Experimental Evaluation

The framework's efficacy was rigorously tested on the KITTI dataset, a benchmark known for its challenging and diverse evaluation settings. The results demonstrate that VS3D substantially improves performance over previous weakly-supervised object detection methods:

  • 3D Recall and Average Precision: The paper reports significant improvements in 3D recall rates, achieving over 50% enhancement in average precision compared to existing weakly supervised detection methods. This highlights the advantage of the unsupervised proposal generation and cross-modal knowledge transfer.
  • Usage of Different Input Types: The effectiveness of VS3D was evaluated using various input data sources, including monocular images, stereo images, and LiDAR points. The method shows robust performance across different modalities, indicating its adaptability and practical utility in diverse real-world scenarios.

Implications and Future Directions

The proposed approach holds substantial implications for the fields of robotics, autonomous driving, and augmented reality, where 3D object detection is critical yet often hampered by the lack of sufficient annotated data. By reducing the dependency on extensive 3D labeling, VS3D facilitates the deployment of 3D detection systems in novel environments, promising an efficient alternative for the growing applications of 3D vision systems.

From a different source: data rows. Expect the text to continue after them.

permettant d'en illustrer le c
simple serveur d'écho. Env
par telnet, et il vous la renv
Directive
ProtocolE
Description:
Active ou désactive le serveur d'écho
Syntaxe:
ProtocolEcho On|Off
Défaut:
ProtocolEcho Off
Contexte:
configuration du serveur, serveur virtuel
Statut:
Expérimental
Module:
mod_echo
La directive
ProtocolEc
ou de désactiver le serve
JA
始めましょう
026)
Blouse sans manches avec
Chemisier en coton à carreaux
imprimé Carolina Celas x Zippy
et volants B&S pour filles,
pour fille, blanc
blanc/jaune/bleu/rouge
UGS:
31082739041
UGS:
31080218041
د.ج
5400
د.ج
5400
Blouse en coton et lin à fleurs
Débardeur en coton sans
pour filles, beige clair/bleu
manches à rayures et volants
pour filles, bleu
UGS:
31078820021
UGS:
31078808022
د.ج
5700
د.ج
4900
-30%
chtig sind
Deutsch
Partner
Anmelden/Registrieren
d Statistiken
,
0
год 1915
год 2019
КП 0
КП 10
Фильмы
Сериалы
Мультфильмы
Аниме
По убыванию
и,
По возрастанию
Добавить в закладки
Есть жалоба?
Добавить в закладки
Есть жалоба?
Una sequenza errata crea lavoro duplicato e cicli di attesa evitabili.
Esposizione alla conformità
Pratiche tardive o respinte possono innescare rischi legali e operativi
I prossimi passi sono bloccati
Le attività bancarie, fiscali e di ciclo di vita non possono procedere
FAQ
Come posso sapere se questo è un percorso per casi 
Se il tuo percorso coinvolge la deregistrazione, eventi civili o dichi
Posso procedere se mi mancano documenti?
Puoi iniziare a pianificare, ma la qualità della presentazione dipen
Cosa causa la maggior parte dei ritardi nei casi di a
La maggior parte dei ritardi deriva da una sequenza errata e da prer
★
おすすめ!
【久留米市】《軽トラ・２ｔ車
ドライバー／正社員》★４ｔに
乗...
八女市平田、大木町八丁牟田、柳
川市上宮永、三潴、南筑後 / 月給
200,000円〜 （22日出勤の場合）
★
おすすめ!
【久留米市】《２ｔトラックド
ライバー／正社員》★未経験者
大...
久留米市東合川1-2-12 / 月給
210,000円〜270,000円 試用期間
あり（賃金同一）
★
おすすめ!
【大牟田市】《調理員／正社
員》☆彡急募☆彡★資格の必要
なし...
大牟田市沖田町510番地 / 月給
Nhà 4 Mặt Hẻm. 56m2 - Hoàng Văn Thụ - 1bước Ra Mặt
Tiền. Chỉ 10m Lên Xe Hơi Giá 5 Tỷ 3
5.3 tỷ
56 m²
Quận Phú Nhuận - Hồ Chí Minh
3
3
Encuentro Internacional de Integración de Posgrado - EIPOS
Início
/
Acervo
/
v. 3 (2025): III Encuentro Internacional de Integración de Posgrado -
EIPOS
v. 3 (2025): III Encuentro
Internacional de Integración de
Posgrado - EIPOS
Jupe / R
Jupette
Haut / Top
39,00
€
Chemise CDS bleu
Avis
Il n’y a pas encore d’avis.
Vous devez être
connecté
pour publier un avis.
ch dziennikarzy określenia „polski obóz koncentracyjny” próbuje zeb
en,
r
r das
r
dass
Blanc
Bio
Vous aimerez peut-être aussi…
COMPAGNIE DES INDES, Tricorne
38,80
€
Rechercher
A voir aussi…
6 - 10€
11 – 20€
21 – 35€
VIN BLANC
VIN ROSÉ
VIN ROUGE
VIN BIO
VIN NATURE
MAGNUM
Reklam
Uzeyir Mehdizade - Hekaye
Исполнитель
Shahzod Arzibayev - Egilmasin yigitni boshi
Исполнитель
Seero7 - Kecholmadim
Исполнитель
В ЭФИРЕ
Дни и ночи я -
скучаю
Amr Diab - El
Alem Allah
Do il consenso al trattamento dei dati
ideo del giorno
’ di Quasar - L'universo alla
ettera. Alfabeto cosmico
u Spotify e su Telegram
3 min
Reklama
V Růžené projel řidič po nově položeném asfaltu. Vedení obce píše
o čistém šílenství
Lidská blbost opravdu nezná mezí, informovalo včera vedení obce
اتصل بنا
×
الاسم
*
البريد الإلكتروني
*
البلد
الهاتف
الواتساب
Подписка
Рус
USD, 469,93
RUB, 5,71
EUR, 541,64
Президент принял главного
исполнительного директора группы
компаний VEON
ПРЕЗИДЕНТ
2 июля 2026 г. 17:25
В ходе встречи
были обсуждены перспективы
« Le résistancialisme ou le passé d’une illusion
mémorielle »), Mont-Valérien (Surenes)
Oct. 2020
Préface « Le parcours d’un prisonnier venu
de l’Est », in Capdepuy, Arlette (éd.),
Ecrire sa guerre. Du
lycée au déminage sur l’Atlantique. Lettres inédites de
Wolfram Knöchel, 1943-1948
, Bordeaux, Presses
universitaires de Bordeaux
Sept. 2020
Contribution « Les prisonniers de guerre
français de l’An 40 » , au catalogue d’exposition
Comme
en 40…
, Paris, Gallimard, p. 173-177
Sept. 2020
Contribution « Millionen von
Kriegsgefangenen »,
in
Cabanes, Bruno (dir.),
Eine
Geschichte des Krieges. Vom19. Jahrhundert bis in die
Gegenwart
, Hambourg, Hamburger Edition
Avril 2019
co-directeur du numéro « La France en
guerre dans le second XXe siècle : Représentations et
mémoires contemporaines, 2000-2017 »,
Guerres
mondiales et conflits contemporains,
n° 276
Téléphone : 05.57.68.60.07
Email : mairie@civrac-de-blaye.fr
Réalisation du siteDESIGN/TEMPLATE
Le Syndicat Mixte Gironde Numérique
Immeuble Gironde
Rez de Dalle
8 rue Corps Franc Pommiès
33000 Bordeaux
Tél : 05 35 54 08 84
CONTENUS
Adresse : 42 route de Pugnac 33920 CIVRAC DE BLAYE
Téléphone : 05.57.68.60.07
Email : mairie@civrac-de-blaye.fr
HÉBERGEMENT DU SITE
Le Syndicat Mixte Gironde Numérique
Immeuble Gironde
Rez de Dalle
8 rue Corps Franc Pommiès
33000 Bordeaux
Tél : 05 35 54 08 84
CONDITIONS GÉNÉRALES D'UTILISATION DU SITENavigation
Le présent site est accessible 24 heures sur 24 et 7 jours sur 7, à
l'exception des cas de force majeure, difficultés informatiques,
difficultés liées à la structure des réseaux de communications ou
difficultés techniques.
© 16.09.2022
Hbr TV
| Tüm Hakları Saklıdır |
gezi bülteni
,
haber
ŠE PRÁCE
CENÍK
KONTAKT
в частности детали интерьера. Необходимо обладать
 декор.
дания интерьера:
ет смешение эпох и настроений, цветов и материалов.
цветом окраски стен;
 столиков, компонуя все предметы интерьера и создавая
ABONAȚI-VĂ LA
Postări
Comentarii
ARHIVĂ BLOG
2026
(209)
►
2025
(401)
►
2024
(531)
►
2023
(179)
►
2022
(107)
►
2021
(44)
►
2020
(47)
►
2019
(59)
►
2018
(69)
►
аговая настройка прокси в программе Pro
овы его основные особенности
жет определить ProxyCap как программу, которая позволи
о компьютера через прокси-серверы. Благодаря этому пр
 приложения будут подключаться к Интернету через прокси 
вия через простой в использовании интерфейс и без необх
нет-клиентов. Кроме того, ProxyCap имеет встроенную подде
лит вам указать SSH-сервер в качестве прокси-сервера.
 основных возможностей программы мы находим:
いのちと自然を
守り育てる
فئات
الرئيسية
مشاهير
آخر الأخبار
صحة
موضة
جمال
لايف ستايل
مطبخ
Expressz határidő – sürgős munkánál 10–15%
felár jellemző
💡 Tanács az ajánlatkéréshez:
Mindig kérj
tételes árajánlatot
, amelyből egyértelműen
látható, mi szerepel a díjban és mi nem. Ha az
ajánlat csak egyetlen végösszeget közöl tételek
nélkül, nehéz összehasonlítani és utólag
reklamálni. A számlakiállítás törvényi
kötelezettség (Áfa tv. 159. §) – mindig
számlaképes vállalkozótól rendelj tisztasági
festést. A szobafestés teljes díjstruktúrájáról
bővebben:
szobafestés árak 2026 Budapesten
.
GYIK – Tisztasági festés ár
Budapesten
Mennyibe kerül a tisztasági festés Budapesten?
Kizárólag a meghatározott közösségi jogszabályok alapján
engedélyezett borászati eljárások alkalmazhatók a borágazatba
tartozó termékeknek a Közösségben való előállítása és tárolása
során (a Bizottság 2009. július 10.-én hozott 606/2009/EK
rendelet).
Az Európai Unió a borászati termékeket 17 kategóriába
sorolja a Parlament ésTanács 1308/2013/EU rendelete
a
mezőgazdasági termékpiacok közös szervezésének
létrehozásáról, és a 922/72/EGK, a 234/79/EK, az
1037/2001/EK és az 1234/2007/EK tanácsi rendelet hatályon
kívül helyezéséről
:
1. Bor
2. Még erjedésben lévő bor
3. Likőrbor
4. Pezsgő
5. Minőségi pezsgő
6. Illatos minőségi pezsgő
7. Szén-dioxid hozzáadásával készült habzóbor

Looking forward, VS3D paves the way for further research in unsupervised and weakly-supervised learning paradigms. It suggests promising avenues in exploring more sophisticated transfer learning mechanisms that could bridge the gap between 2D and 3D domain representations. Additionally, integration with other sensory inputs or the exploration of self-supervised learning approaches could lead to enhanced adaptability and performance in dynamic and complex environments.

In conclusion, VS3D presents a compelling weakly supervised learning framework that successfully leverages point cloud density features and cross-modal knowledge for efficient 3D object detection. The methodology contributes significantly to minimizing annotation requirements in practical applications while maintaining high detection accuracy.